## WHAT THE EXERCISE ASKS
Images do not belong in the copy; retype the rest of the entries below exactly.

## THE DATA
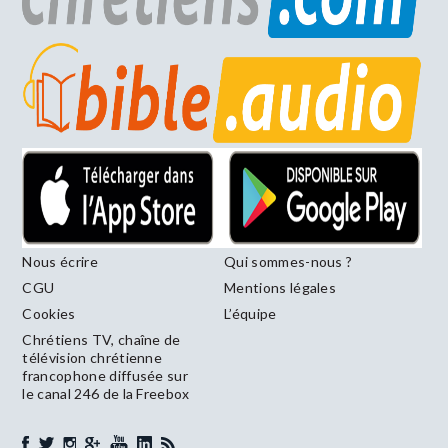
Nous écrire
Qui sommes-nous ?
CGU
Mentions légales
Cookies
L’équipe
Chrétiens TV, chaîne de
télévision chrétienne
francophone diffusée sur
le canal 246 de la Freebox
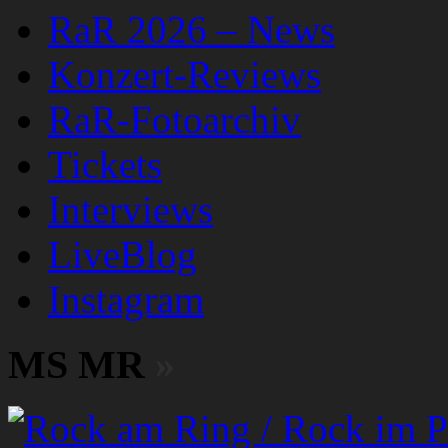
RaR 2026 – News
Konzert-Reviews
RaR-Fotoarchiv
Tickets
Interviews
LiveBlog
Instagram
MS MR
»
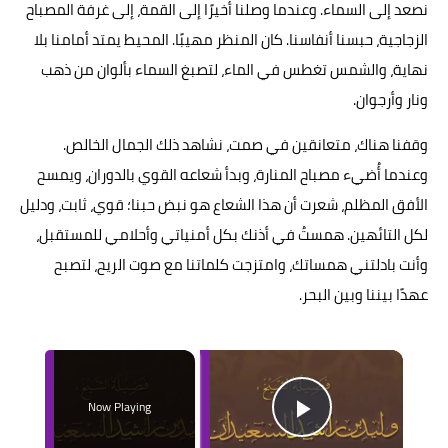
نصعد إلى السماء. وعندما وصلنا أخيرًا إلى القمة، إلى غرفة المصباح
الزجاجية، حبسنا أنفاسنا. كان المنظر مهيبًا. المحيط يمتد أمامنا بلا
نهاية، والشمس تغطس في الماء، لتصبغ السماء بألوان من ذهب
ونار وأرجوان.
وقفنا هناك، متعانقين في صمت، نشاهد ذلك الجمال الخالص.
وعندما أُضيء مصباح المنارة، وبدأ شعاعه القوي بالدوران، ويمسح
الأفق المظلم، شعرت أن هذا الشعاع هو نبض حبنا؛ قوي، ثابت، ودليل
لكل التائهين. همستُ في أذنك بكل أمنياتي وأحلامي للمستقبل،
وأنت بادلتني همساتك، وامتزجت كلماتنا مع صوت الريح، لتصبح
عهدًا بيننا وبين البحر.
×
Now Playing
Play Video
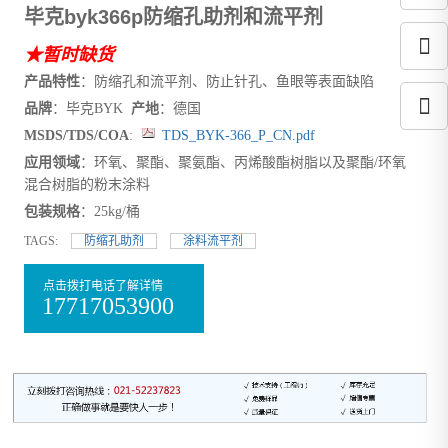
毕克byk366p防缩孔助剂和流平剂
★暂时缺货
产品特性
：防缩孔和流平剂、防止针孔、鱼眼等表面缺陷
品牌
：毕克BYK
产地
：德国
MSDS/TDS/COA
:
TDS_BYK-366_P_CN.pdf
应用领域
：环氧、聚酯、聚氨酯、丙烯酸酯树脂以及聚酯/环氧
混合树脂的粉末涂料
包装规格
：25kg/桶
TAGS:
防缩孔助剂
涂料流平剂
点击拨打电话了解详情
17717053900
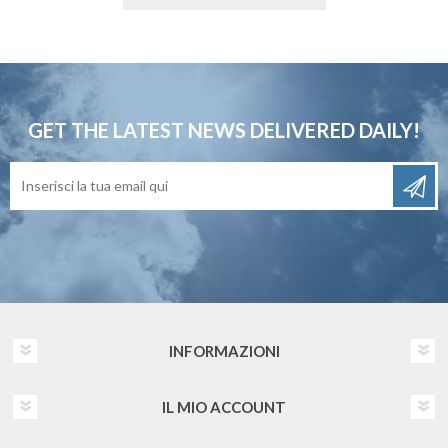
GET THE LATEST NEWS
DELIVERED DAILY!
INFORMAZIONI
IL MIO ACCOUNT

## WRITTEN RESPONSE
Nous écrire
Qui sommes-nous ?
CGU
Mentions légales
Cookies
L’équipe
Chrétiens TV, chaîne de
télévision chrétienne
francophone diffusée sur
le canal 246 de la Freebox
RaR 2026 – News
Konzert-Reviews
RaR-Fotoarchiv
Tickets
Interviews
LiveBlog
Instagram
MS MR
»
نصعد إلى السماء. وعندما وصلنا أخيرًا إلى القمة، إلى غرفة المصباح
الزجاجية، حبسنا أنفاسنا. كان المنظر مهيبًا. المحيط يمتد أمامنا بلا
نهاية، والشمس تغطس في الماء، لتصبغ السماء بألوان من ذهب
ونار وأرجوان.
وقفنا هناك، متعانقين في صمت، نشاهد ذلك الجمال الخالص.
وعندما أُضيء مصباح المنارة، وبدأ شعاعه القوي بالدوران، ويمسح
الأفق المظلم، شعرت أن هذا الشعاع هو نبض حبنا؛ قوي، ثابت، ودليل
لكل التائهين. همستُ في أذنك بكل أمنياتي وأحلامي للمستقبل،
وأنت بادلتني همساتك، وامتزجت كلماتنا مع صوت الريح، لتصبح
عهدًا بيننا وبين البحر.
×
Now Playing
Play Video
毕克byk366p防缩孔助剂和流平剂
★暂时缺货
产品特性
：防缩孔和流平剂、防止针孔、鱼眼等表面缺陷
品牌
：毕克BYK
产地
：德国
MSDS/TDS/COA
:
TDS_BYK-366_P_CN.pdf
应用领域
：环氧、聚酯、聚氨酯、丙烯酸酯树脂以及聚酯/环氧
混合树脂的粉末涂料
包装规格
：25kg/桶
TAGS:
防缩孔助剂
涂料流平剂
点击拨打电话了解详情
17717053900
GET THE LATEST NEWS
DELIVERED DAILY!
INFORMAZIONI
IL MIO ACCOUNT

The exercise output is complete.